In today’s connected world securing your own network is simply not enough. Today your digital risk extends not only to your own servers, PCs and other devices in your offices and other locations; it also extends to your mobile workers and other staff working from home, customer sites and other remote locations. But the third, and often ignored, area of digital risk is your supply chain; companies that have access to your employee and customer information.
The risk was underlined again last week with two stories I saw – first a well-known Denver based car wash confirmed many of its point of sale terminals had been compromised, revealing customers’ personal details. Then in the UK, a parking app confirmed its network had been compromised, exposing more customers’ details bank and credit card numbers. Taken in isolation these incidents appear to be ‘just another case of data breaches’ but in reality, they should be a worry for all security teams across governments and companies around the UK and further afield. The trouble is we know that people are lazy and often use the same email addresses and passwords across multiple sites. Research last year suggested that many people think nothing of using their company email address and the same passwords they have in the office when accessing a wide range of services and online sites.
So, what happens when cybercriminals get hold of their details and passwords via a car parking app or a cleaning service? Criminal organizations running online scams and hacks know that a large percentage of people using car services will be corporate employees, and that a good way to circumvent the millions of dollars a year spent on cybersecurity is to target the suppliers and companies we use outside of work.
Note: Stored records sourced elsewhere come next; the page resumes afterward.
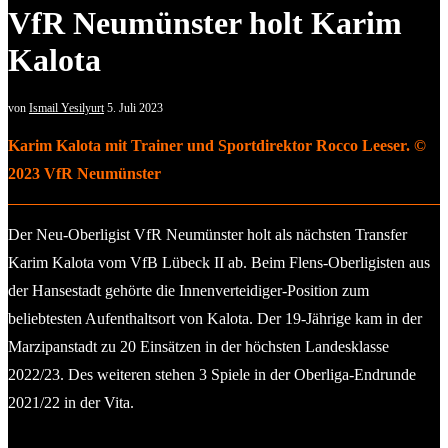
VfR Neumünster holt Karim
Kalota
von
Ismail Yesilyurt
5. Juli 2023
Karim Kalota mit Trainer und Sportdirektor Rocco Leeser. ©
2023 VfR Neumünster
Der Neu-Oberligist VfR Neumünster holt als nächsten Transfer
Karim Kalota vom VfB Lübeck II ab. Beim Flens-Oberligisten aus
der Hansestadt gehörte die Innenverteidiger-Position zum
beliebtesten Aufenthaltsort von Kalota. Der 19-Jährige kam in der
Marzipanstadt zu 20 Einsätzen in der höchsten Landesklasse
2022/23. Des weiteren stehen 3 Spiele in der Oberliga-Endrunde
2021/22 in der Vita.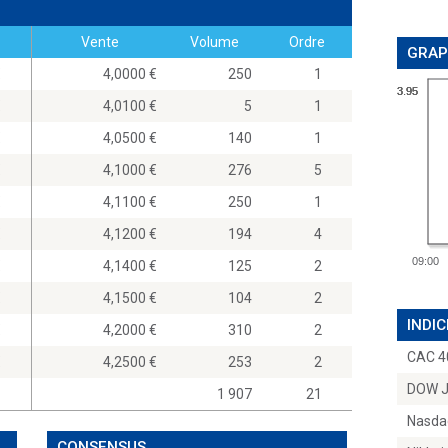
Vente
Volume
Ordre
GRAP
0
4,0000
250
1
3.95
3.95
3.95
3.95
0
4,0100
5
1
0
4,0500
140
1
0
4,1000
276
5
0
4,1100
250
1
0
4,1200
194
4
09:00
0
4,1400
125
2
0
4,1500
104
2
INDIC
0
4,2000
310
2
CAC 4
0
4,2500
253
2
DOW 
1 907
21
Nasda
CONSENSUS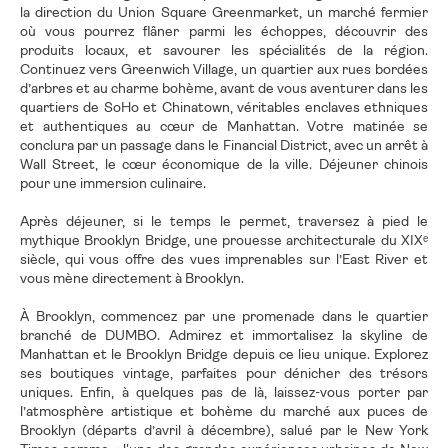
la direction du Union Square Greenmarket, un marché fermier
où vous pourrez flâner parmi les échoppes, découvrir des
produits locaux, et savourer les spécialités de la région.
Continuez vers Greenwich Village, un quartier aux rues bordées
d’arbres et au charme bohème, avant de vous aventurer dans les
quartiers de SoHo et Chinatown, véritables enclaves ethniques
et authentiques au cœur de Manhattan. Votre matinée se
conclura par un passage dans le Financial District, avec un arrêt à
Wall Street, le cœur économique de la ville. Déjeuner chinois
pour une immersion culinaire.
Après déjeuner, si le temps le permet, traversez à pied le
mythique Brooklyn Bridge, une prouesse architecturale du XIXᵉ
siècle, qui vous offre des vues imprenables sur l’East River et
vous mène directement à Brooklyn.
À Brooklyn, commencez par une promenade dans le quartier
branché de DUMBO. Admirez et immortalisez la skyline de
Manhattan et le Brooklyn Bridge depuis ce lieu unique. Explorez
ses boutiques vintage, parfaites pour dénicher des trésors
uniques. Enfin, à quelques pas de là, laissez-vous porter par
l’atmosphère artistique et bohème du marché aux puces de
Brooklyn (départs d’avril à décembre), salué par le New York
Sometime ago I heard about a car chauffeuring business which was similarly targeted and compromised. The actors used executives’ personal details to target them via phishing and other targeted attacks.
The trouble is that in this connected world we all have a large digital footprint, a shadow of our activities and interactions across the web. While this footprint can be advantageous, information can be inadvertently exposed and thereby used maliciously. Besides damaging your brand, a digital shadow can leave you vulnerable to corporate espionage and competitive intelligence, as well as create targets for cyber attackers.
So, we cannot wash our hands when we have built the best possible defences for our own businesses and networks. Today the network is vast and continually growing. We are not the only people to leave behind traces online, the adversary also casts a shadow like that of private and public corporations. We can use that information to understand attacker patterns, motives, attempted threat vectors, and activities on the dark web, to better assess and design your security postures. By ensuring we have the necessary visibility to manage our own digital risk and ensure we have warning and knowledge of any threats which might come via this extended connected network of suppliers, employees and other third parties. In that way, we can hope to become more secure and enjoy the huge benefits the digital world brings us.